KÜÇÜK YAŞTAKİ BÜYÜK BAĞLILIK
Hilvan-Siverek mücadelesinin yükselişe geçtiği 1979-80 yılları arasında ise Çiçek, savaşın kızıştığı bu sahaya yönelir. Hilvan-Siverek silahlı mücadelesine bir savaşçı olarak katılır. Urfa bölge örgütünün 1980 yılında büyük bir darbe almasının ve yoğun tutuklanmaların yaşanmasının ardından Çiçek, tekrar Urfa’ya döndü. Urfa’daki askeri sorumluluğu üstlenerek görevlerini bir bir yerine getiren isim oluyor, Çiçek. Daha sonra bir eylem hazırlığında tutuklanır. 65 gün gözaltında tutulan ancak ağzından tek bir kelime alınamayan Çiçek, gözaltına tutulduğu süre boyunca hiçbir taviz vermeyerek bir kez daha Kürt Özgürlük Mücadelesi’ne bağlılığını ortaya koymuş oldu. Yaşının küçüklüğü ve buna tezat olarak Çiçek’in direnişinin büyüklüğü karşısında yapabilecek bir şey bırakmıyordu.
Uzun gözaltı süresinin ardından tutuklanarak cezaevine konulan Çiçek, cezaevinde de PKK’nin önder kadrolarının başını çektiği direniş saflarında yerini aldı.
‘PKK BİZE TESLİMİYETİ DEĞİL, DİRENİŞİ ÖĞRETTİ’
Çiçek, Diyarbakır 5 Nolu’da bedenini Özgürlük Mücadelesi ve Kürt halkı için ölüm orucuna yatırdığında daha 18 yaşındadır ve gözleri ışıl ışıl, gencecik, bıyıkları yeni terliyordu. 14 Temmuz 1982 günü ölüm orucu eylemi mahkemede açıklandığında Mehmet Hayri Durmuş’un ardından el kaldırarak konuşan Çiçek’in, kendisinin de ölüm orucuna katıldığını aktarmasından sonra söylediği şu söyler tarihe not olarak geçildi: “PKK bize teslimiyeti değil, direnişi öğretti. Biz de direnmeye devam edeceğiz.”
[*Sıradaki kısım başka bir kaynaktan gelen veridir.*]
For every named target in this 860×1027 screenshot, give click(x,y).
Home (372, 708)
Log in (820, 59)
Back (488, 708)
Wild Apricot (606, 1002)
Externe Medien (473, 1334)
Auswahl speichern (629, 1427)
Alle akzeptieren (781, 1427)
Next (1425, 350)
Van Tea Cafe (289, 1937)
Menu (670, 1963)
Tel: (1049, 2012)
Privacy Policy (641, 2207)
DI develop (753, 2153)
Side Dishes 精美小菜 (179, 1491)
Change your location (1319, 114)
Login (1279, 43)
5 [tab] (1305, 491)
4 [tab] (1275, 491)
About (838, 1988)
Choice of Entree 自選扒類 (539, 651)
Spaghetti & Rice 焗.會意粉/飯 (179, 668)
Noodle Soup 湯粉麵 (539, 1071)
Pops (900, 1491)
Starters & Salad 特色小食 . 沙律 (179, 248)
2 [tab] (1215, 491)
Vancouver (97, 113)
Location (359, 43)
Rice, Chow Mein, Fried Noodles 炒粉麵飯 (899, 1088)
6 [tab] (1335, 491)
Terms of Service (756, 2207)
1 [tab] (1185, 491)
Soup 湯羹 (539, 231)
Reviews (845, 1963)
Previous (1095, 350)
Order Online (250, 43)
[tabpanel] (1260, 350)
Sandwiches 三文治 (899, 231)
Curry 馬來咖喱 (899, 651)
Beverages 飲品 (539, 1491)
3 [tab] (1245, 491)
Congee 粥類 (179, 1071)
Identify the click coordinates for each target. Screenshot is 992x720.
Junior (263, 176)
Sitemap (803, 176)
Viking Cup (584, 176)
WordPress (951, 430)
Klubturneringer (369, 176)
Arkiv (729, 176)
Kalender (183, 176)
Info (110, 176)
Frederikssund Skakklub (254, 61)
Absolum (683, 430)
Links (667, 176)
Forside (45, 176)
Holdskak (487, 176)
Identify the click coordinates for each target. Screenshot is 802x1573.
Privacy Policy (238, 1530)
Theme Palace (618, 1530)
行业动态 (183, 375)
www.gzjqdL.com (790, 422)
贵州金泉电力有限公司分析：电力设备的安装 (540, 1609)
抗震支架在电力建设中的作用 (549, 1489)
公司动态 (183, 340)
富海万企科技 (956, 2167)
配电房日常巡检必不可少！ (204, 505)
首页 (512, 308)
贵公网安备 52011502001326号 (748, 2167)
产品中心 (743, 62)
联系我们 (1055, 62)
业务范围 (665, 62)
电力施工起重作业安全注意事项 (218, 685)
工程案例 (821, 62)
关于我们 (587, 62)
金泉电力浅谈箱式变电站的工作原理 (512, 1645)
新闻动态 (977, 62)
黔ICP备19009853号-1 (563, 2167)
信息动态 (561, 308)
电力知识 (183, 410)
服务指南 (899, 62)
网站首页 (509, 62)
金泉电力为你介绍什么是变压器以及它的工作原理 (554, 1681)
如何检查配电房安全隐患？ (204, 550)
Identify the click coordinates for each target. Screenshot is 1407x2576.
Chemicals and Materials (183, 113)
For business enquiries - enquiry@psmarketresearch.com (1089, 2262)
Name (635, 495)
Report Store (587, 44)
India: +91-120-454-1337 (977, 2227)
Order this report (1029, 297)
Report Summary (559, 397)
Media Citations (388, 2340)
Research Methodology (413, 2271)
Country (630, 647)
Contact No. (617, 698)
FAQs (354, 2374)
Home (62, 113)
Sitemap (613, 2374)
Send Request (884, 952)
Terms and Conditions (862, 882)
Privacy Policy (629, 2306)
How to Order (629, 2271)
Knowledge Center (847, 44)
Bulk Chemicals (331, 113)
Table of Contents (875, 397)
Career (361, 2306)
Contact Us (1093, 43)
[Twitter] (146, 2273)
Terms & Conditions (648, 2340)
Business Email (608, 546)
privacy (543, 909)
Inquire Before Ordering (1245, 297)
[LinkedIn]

Ölüm orucunun başından, sonuna kadar büyük bir kararlılık gösteren Çiçek, ölümü büyük bir irade ile yenmesini bilerek 17 Eylül 1982’de ölümsüzler kervanına katıldı.
Bugün de Kürt halkının özgürlük mücadelesi o günkü gibi ağır baskı altındadır. Bugünkü soykırımcılar da Kürt’ün kökünü kazımaktan söz ediyorlar. Bu kök kazımayı sadece Bakurê Kurdîstan’da değil, Rojava’da, Başur’da ve tüm Ortadoğu’da ve tüm dünyada yapmak istiyorlar. Nerede Kürt’e ait bir değer varsa ezmek ve ortadan kaldırmak istiyorlar. İşte şimdi Tayyip Erdoğan-Devlet Bahçeli faşizminin kök kazımasına karşı, onların Esat Oktay’ı olan Süleyman Soylu’ya karşı 14 Temmuz direnişçileri gibi direnişe geçme zamanıdır. Nasıl ki 14 Temmuz direnişçileri şahsında zindan direnişi 12 Eylül faşizmini yenilgiye uğrattıysa, Kürt gençleri de en ön saflara atılarak Erdoğan ve Bahçeli faşizmini yenilgiye uğratmada rollünü oynamalıdırlar. Özellikle Bakurê Kurdîstan ve Türkiye’de her sokağı bir eylem alanı haline getirmelidirler. Her yerde faşist güçlere karşı devrimci gençliğin balyozunu indirmelidirler.
Yüz binlerce, milyonlarca Kürt genci vardır. Kürt gençleri gerillaya binlerle katılarak bu soykırımcı faşist kök kazıcılara gereken cevabı vermelidir. Kürt gençliğinin en büyük örgütü gerilladır. Gerilla safları gençliğin, halkın özgürlük mücadelesini yükseltme ortamında kendini özgürleştirme mücadelesidir.
Kürt gençliği gerilla mücadelesiyle onur kazandı, irade kazandı; bugün de gerilla mücadelesini yükseltmesiyle önderliği ve halkıyla birlikte kendini de özgürleştirecektir. Kürt gençliği bu direnişi ve mücadelesiyle tüm dünya gençliğinin de öncü gücü olacaktır.